It really burns me when I see low-level employees from companies, e.g., in
Washington state, get hog-tied with oppressive clauses that truly impair their
careers simply for having had the misfortune of working for a company that
uses non-compete provisions as hyper-control tools. As against this, the
California law is really a breath of fresh air, in general, and I truly
believe this is one of the reasons why Silicon Valley has functioned as such a
powerful engine over the years. I do tend to see this from the founder
perspective, however, as this is the client base with which I have worked
closely over the years.

That said, I think the California courts have gone too far in stripping
employers of reasonable protections precisely in this area of "inevitable
disclosure." To me, when I see someone as strategically placed as Mr. Hurd was
in HP simply move over to a co-president role and board-level position, the
prospects for misusing trade-secret information from his former employer are
basically sky-high and, given the existing law, I see him cynically laughing
at HP in spite of the serious risks his position poses to HP's trade secret
information and in spite of the fantastic sum they paid to him for a graceful
exit. In rejecting inevitable disclosure, the California courts have reasoned
that this doctrine effectively converts a confidentiality obligation into a
non-compete in circumstances where a departing employee is not even paid for
the non-compete itself and therefore would violate the public policy against
unreasonable restraints on trade. Based on this reasoning, the courts have
_categorically_ rejected the doctrine, i.e., declared it as invalid on its
face, and have been unwilling to apply it to selective cases where the public
policy concerns are not truly implicated (such as I believe this Hurd case
is). This goes too far, in my view. One of the carve-out provisions for an
_enforceable_ non-compete under California law is precisely that of a case
where the non-compete is needed to protect an employer's trade secret
information. This is routinely applied in cases of those who are exposed to an
employer's whole book of business, e.g., insurance brokers, and who could
otherwise just copy the list and raid the client base via a targeted
solicitation using confidential client information. It would not be a big
stretch for the courts to say that the inevitable-disclosure rule could
sometimes be applied in specific cases as a tool that is essential to protect
trade secrets and hence within a permissible exception (or carve-out) to the
ban on non-competes. If they were to do so, I would think it would be
relatively easy to say that a case such as that of Mr. Hurd is one by which an
effective non-compete provision is needed to protect the former employer's
interests. As so interpreted, the inevitable-disclosure doctrine would fit
within one of the established bases upon which a non-compete could be enforced
and could be used to prevent abuses of the type that might be occurring here
with Mr. Hurd. Nor would this violate the rationale advanced by the existing
California cases (that such an interpretation would effectively enable an
employer to impose a non-compete obligation on a former employer without
paying for the privilege), since, as here, the employer sometimes pays in
spades and should get the protection.

Thus, I don't have a problem with the general California law on this subject,
nor with its public policy rationale, but I think the courts have misapplied
that rationale to needlessly strip employers of protections for the type of
case presented here. That same law, and that same rationale, could easily be
applied to reach a more sensible outcome as long as the court decisions are
not so doctrinaire about protecting former employees at all costs. A more
sensible and balanced approach could easily be adopted without doing violence
to the existing public policy. The flaw is not in the policy but in its
application for this specific type of case.

Hope this helps.

------
rhooper
Strictly speaking, HP seems to want to enforce their confidentiality agreement
as a "generally unacceptable" (FTA) non-compete. The two are separate
entities, and although Hurd is trying to have his cake and eat it too, HP is
doing the same.

The article outlines an array of superficial "flaws" in the argument that Hurd
should be expected to work at a high-profile tech company.. given any real
thought, the article's hard backing of HP's corner is obvious.

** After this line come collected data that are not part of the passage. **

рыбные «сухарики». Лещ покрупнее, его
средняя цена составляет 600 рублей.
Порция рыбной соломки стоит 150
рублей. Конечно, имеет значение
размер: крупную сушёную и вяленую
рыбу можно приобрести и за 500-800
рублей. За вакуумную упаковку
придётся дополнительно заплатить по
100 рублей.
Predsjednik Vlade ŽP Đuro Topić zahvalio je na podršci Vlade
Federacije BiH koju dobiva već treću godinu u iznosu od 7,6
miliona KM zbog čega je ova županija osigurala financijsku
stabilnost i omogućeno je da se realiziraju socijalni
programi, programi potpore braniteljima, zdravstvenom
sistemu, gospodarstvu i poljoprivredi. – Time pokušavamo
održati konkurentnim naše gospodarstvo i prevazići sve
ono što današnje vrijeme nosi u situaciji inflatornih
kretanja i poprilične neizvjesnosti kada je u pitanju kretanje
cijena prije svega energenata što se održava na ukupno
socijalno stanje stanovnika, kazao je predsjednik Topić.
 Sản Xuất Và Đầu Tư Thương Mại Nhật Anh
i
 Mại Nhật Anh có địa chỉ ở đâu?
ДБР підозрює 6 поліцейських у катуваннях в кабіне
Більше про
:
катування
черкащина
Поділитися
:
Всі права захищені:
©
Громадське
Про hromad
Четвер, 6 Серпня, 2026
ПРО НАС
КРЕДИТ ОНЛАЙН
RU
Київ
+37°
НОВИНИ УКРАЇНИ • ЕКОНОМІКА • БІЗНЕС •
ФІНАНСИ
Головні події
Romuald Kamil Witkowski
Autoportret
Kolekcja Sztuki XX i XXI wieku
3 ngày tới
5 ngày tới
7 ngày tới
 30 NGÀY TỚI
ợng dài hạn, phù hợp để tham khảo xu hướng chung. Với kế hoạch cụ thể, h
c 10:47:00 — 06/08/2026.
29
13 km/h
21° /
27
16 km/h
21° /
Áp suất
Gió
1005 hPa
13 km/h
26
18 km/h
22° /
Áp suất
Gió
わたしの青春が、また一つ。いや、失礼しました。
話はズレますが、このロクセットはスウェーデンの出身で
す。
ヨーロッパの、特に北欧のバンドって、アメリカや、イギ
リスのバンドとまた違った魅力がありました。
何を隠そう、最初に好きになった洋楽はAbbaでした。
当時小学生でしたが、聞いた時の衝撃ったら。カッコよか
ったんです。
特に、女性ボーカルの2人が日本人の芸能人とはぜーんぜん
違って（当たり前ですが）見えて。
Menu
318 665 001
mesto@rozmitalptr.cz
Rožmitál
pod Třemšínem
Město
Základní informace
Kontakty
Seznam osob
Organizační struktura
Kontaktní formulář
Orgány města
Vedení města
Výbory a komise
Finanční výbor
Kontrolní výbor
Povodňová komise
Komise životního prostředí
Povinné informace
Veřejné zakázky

>CEOs get paid handsomely for this very reason; they are set for life, at the
very least. So, if they are restrained from not working for a direct
competitor for two years after leaving the firm -- sitting on $33+ million
dollars, in Hurd's case -- so be it.

Hurd isn't restrained from working for any individual or party -- the
confidentiality agreement is, again, NOT a non-compete.

>Mark Hurd also has many options. He may choose to work in the technology
sector with a company that do not pose this strong a conflict of interest with
HP. HP most likely would not object to companies such as some smaller tech
firm, private equity, or venture capital, just to name just a few of the many
options available within technology.

Hurd has plenty of options, yes, but in the absence of a non-compete, who is
HP, or the author, to dictate his options? Why wouldn't they object to Hurd
working ANYWHERE that might utilize his same knowledge?

>Moreover, many exiled CEO`s work as business consultants, advisors, teach
classes at MBA programs, work for many diverse business organizations, etc.
during this natural transition period.

And again, more mindless spectation. Hurd could have done any of the above
options, but he likely chose the most profitable and beneficial. Who wouldn't?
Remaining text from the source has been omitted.